Fox News called the campaign to drive advertisers away from Laura Ingraham’s show “agenda-driven intimidation efforts,” as the network showed support for the embattled host.
“We look forward to having Laura Ingraham back hosting her program next Monday when she returns from spring vacation with her children.”
Ingraham is off the air this week on a preplanned vacation, Fox News told The Washington Post on Saturday.
More than a dozen advertisers, including Johnson & Johnson, Nestlé, Hulu, Jenny Craig, Ruby Tuesday and Miracle-Ear, have distanced themselves from Ingraham’s show, “The Ingraham Angle,” since she taunted Parkland shooting survivor David Hogg last week.
“David Hogg Rejected By Four Colleges To Which He Applied and whines about it,” Ingraham tweeted Wednesday. “(Dinged by UCLA with a 4.1 GPA … totally predictable given acceptance rates.)”
The 17-year-old high school senior, who has become a gun-control activist, then urged his followers on Twitter to call on Ingraham’s top sponsors to boycott her show.

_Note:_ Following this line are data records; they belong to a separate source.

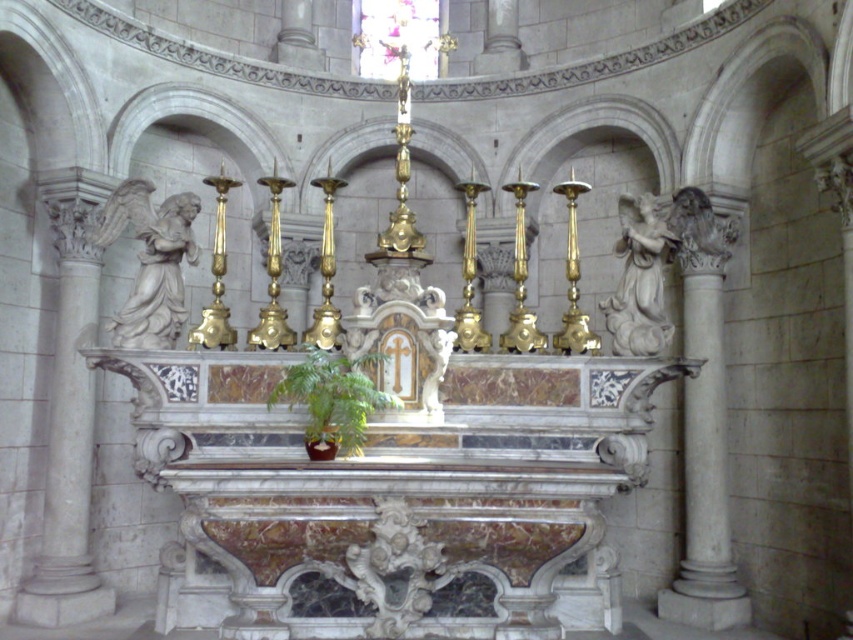 Question: Which object appears farthest from the camera in this image?

Choices:
 (A) white marble angel at left
 (B) white marble angel at right
 (C) white marble column at left
 (D) green leafy plant at center

Answer: (C)

Question: Which point is closer to the camera taking this photo?

Choices:
 (A) (630, 205)
 (B) (318, 387)
 (C) (730, 588)

Answer: (B)

Question: Does white marble angel at left appear on the left side of green leafy plant at center?

Choices:
 (A) no
 (B) yes

Answer: (B)

Question: Can you confirm if white marble angel at left is smaller than green leafy plant at center?

Choices:
 (A) yes
 (B) no

Answer: (B)

Question: Which is nearer to the green leafy plant at center?

Choices:
 (A) white marble column at left
 (B) white marble angel at left
 (C) white marble column at right
 (D) white marble angel at right

Answer: (B)

Question: Is white marble column at right further to camera compared to green leafy plant at center?

Choices:
 (A) yes
 (B) no

Answer: (A)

On Thursday, Ingraham apologized, tweeting, “On reflection, in the spirit of Holy Week, I apologize for any upset or hurt my tweet caused him or any of the brave victims of Parkland.”
The advertisers’ efforts to distance themselves demonstrate the influence that Hogg and the other survivors of the Marjory Stoneman Douglas High School mass shooting have gained — and companies’ fears about becoming collateral damage in polarizing controversies.
The swift results showcase the power that the Parkland survivors have, not just in organizing rallies but in spurring corporate America to act. Brands, too, have become quicker to distance themselves from controversy, whether by denouncing white supremacy after neo-Nazis praise their products or by pulling their sponsorship after another Fox News personality, Bill O’Reilly, was accused of sexual harassment.
Since the 2016 election, calls to boycott retailers have become frequent: The #GrabYourWallet campaign began as a way to protest Trump, and it identified companies that carried merchandise bearing the Trump name. Those calls have been met with equally passionate responses by Trump supporters who say they are determined to use their buying power to stand with the president and his family.
Speaking to CNN on Saturday, Hogg rejected Ingraham’s apology, calling her a bully.
“It’s disturbing to know that somebody can bully so many people and just get away with it, especially to the level that she did,” he said. “No matter who somebody is, no matter how big or powerful they may seem, a bully is a bully, and it’s important that you stand up to them.”
Ingraham has not responded to Hogg’s statements, but on Monday she tweeted a link to the Los Angeles Times story on the Fox News statement supporting her.